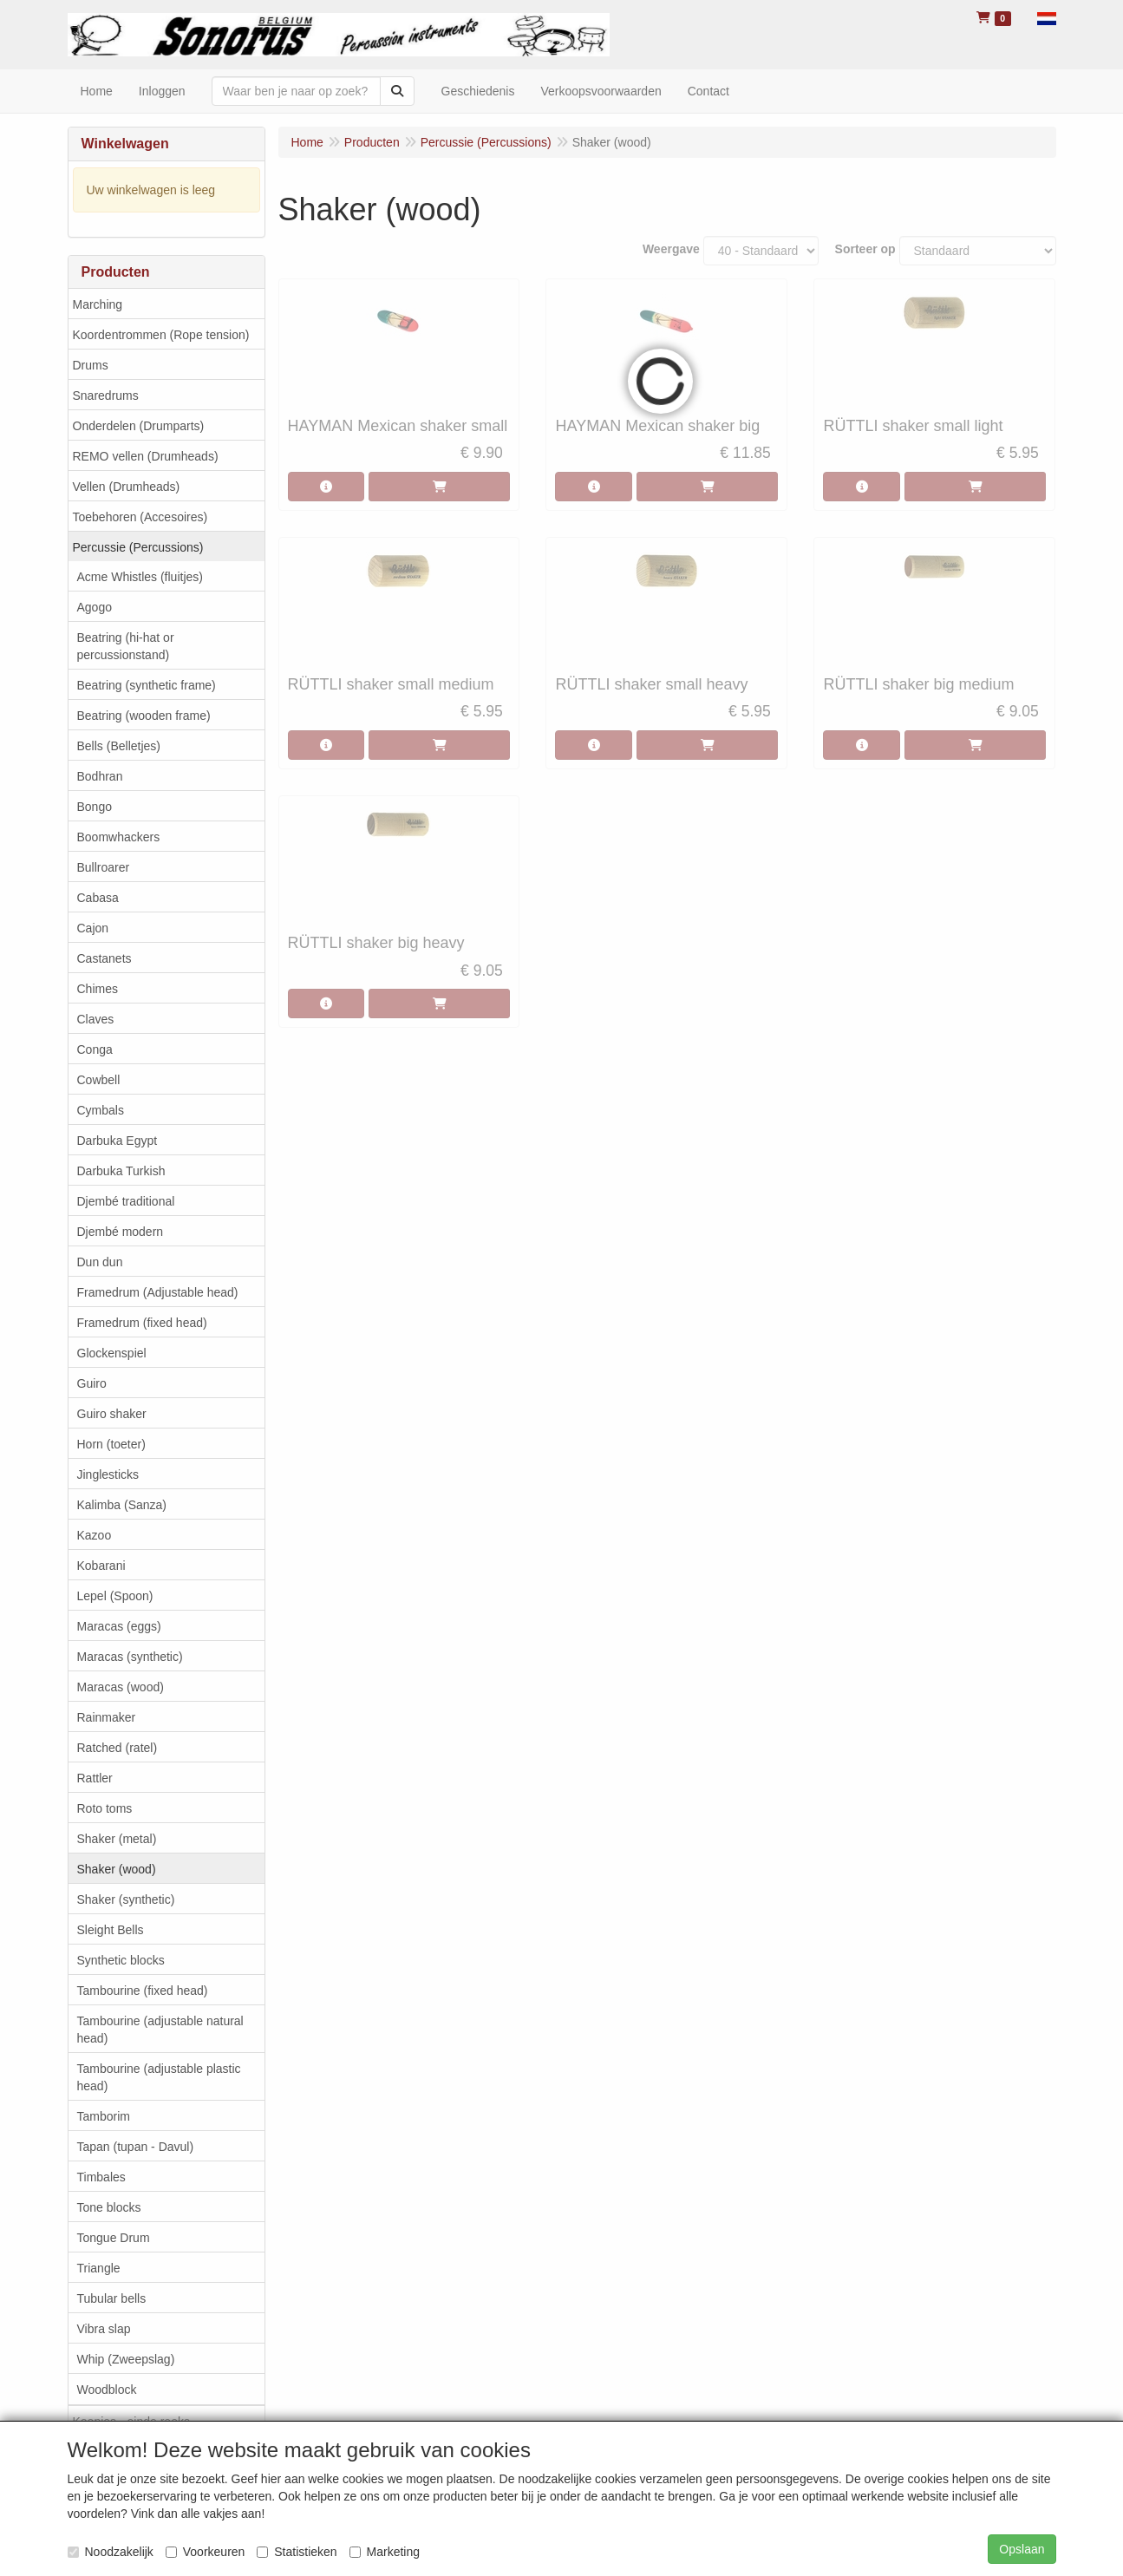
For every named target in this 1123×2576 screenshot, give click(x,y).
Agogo (94, 607)
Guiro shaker (112, 1414)
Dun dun (100, 1262)
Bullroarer (103, 867)
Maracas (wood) (120, 1687)
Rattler (95, 1778)
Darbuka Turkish (121, 1171)
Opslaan (1021, 2549)
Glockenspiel (112, 1353)
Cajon (93, 928)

________________________________________

Exercise goal
Drop the images and transcribe the entries above exactly.

Completed exercise
For every named target in this 1123×2576 screenshot, give click(x,y).
Agogo (94, 607)
Guiro shaker (112, 1414)
Dun dun (100, 1262)
Bullroarer (103, 867)
Maracas (wood) (120, 1687)
Rattler (95, 1778)
Darbuka Turkish (121, 1171)
Opslaan (1021, 2549)
Glockenspiel (112, 1353)
Cajon (93, 928)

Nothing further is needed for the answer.